:: Supplied material ::
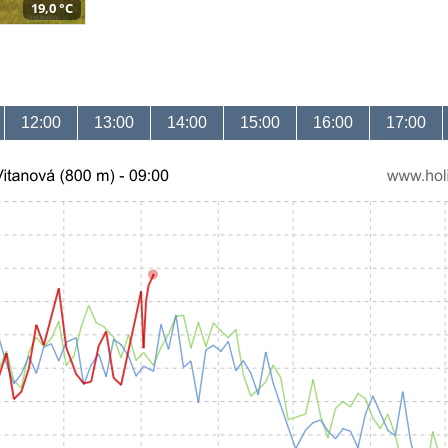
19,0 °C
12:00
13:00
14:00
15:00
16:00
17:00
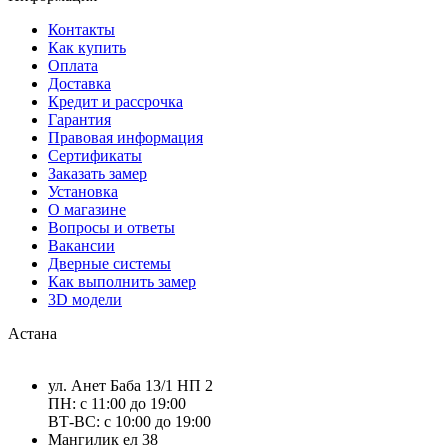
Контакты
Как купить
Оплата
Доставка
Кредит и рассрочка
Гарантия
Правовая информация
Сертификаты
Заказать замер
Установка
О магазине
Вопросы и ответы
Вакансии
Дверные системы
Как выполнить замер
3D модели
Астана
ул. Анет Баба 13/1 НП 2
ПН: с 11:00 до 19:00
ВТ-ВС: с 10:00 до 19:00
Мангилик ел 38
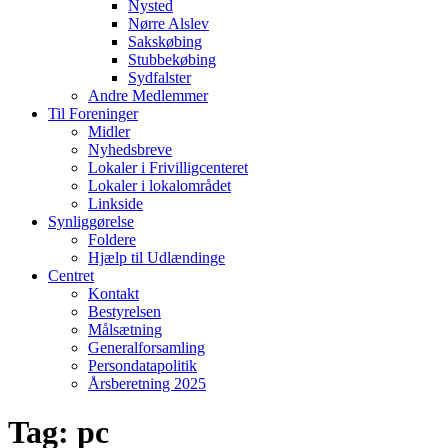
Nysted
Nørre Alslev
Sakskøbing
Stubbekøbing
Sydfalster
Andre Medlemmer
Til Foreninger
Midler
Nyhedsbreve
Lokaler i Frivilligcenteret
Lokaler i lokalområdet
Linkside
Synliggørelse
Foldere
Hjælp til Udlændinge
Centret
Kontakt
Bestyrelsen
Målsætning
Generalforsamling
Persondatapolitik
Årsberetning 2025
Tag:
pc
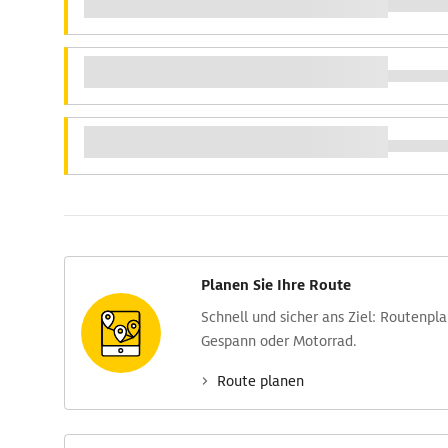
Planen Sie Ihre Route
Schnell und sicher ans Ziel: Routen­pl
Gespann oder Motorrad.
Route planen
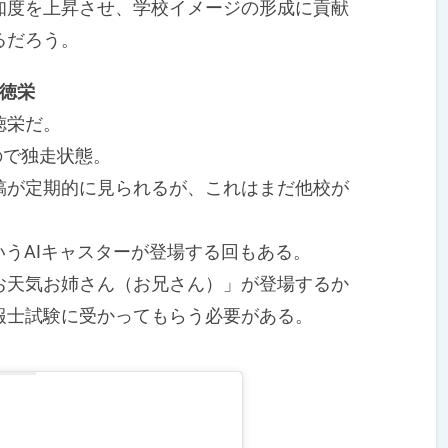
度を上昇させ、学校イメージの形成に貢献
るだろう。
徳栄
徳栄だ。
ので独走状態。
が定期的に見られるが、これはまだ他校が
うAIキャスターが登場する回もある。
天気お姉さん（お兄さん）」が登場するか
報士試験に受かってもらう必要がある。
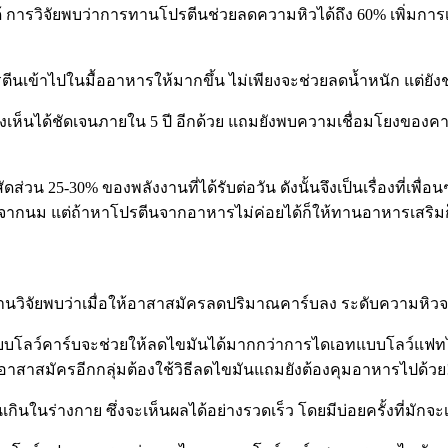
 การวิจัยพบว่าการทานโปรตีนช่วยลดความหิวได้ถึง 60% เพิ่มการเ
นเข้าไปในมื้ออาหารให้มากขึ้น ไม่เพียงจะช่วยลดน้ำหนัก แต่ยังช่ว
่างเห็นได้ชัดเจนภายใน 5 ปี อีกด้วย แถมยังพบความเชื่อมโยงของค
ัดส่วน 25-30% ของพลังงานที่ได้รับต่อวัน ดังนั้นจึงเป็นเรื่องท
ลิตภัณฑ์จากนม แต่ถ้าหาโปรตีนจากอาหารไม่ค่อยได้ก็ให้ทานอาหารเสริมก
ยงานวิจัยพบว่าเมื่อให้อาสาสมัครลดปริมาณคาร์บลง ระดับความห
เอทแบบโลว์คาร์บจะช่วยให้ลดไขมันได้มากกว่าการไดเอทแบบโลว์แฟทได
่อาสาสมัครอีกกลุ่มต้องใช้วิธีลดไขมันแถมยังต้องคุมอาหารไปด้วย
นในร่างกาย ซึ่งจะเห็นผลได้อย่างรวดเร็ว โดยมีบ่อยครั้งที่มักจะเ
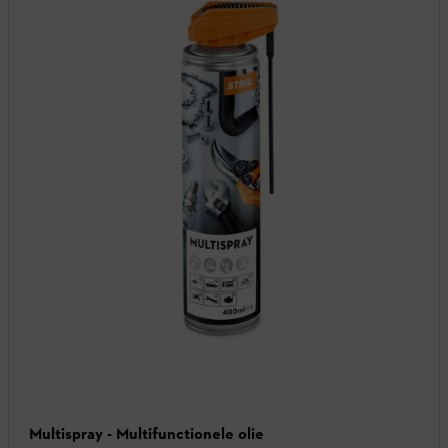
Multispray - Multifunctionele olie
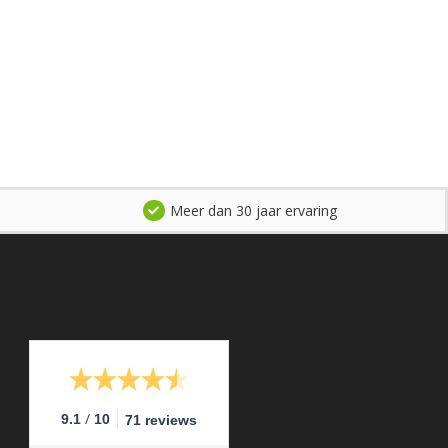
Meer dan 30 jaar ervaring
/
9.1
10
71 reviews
:::
:: Supplied material ::
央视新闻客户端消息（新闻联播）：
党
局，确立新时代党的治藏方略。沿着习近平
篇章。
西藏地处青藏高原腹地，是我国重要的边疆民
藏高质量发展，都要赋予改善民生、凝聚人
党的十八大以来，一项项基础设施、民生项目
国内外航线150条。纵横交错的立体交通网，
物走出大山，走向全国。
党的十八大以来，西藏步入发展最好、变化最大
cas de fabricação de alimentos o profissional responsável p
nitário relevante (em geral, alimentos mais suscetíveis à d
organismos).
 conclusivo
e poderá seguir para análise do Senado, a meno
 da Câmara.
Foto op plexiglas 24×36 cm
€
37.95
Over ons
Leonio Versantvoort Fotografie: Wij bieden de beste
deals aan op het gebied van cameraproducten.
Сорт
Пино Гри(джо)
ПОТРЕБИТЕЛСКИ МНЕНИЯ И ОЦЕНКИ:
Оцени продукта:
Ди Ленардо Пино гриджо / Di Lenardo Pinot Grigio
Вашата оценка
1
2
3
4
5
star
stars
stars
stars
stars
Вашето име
:::
*Task goal:*
Those lines above that contain the string "Lokaler" should be returned.

*Output of the exercise:*
Lokaler i Frivilligcenteret
Lokaler i lokalområdet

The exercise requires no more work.